THE public service and administration department’s campaign to educate the public about their service rights was widely welcomed by nongovernmental organisations (NGOs) and researchers, but organisations that joined in service delivery protests said it would not make a difference.

Public Service and Administration Minister Geraldine Fraser-Moleketi launched the campaign in Johannesburg yesterday.

The department has produced a handbook to inform the public about the services they are entitled to, and who to contact if they are not receiving the services. The campaign is to include road shows and radio mini-dramas. The department plans to use community development workers, NGOs and community-based organisation to create awareness about the right to services

Patricia Martins, spokeswoman for children’s rights advocacy group the Alliance for Children’s Entitlement to Social Security (Acess), said any public awareness could be useful. “The critical thing is how the information is delivered. It should be accessible, well distributed and written in a language that people understand,” she said.
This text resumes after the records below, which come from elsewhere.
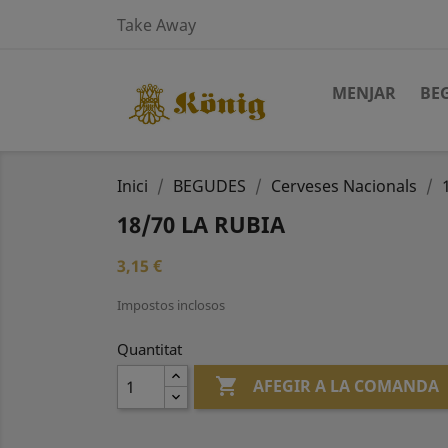
Take Away
MENJAR
BE
Inici
BEGUDES
Cerveses Nacionals
18/70 LA RUBIA
3,15 €
Impostos inclosos
Quantitat

AFEGIR A LA COMANDA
The campaign would be useful as Acess had found that many people, especially the poor, did not know what government services they were entitled to, she said.

Kevin Allen, MD of web-based data and intelligence service Municipal IQ, said any attempt to improve access to information should be welcomed. “Making government systems easier to understand is important because a lot of our people are not clear about how to access services such as grants and IDs. It could have a significant impact.”

Allen said the initiative was only part of a solution and did not mean that service delivery would improve. “It does not need to be confused with the need to provide services to everyone.”

But Mnikelo Ndabankulu a spokesman for Abahlali Basemjondolo, a Durban shack- dwellers’ movement, was less optimistic. He said that the campaign would not make a difference as many people were aware of their rights and were already exercising them.

“It could only work if councillors and mayors prioritised people’s needs instead of 2010 projects. Our leaders have forgotten about the need to build houses and are concentrating on building stadiums,” Ndabankulu said.

The public would continue exercising their right to protests when officials ignored their grievances, he said.

Moleketi said the campaign was not a response to delivery protests that took place countrywide last year. She said it was part of a campaign that started in 1998 with the adoption of the white paper titled Batho Pele.

“It is part of that ongoing process that will also deal with the problems facing those communities (where protests took place),” said Fraser-Moleketi.

Meanwhile, residents of Emfuleni municipality in Gauteng and Klaarwater in Durban staged protests against poor service delivery yesterday.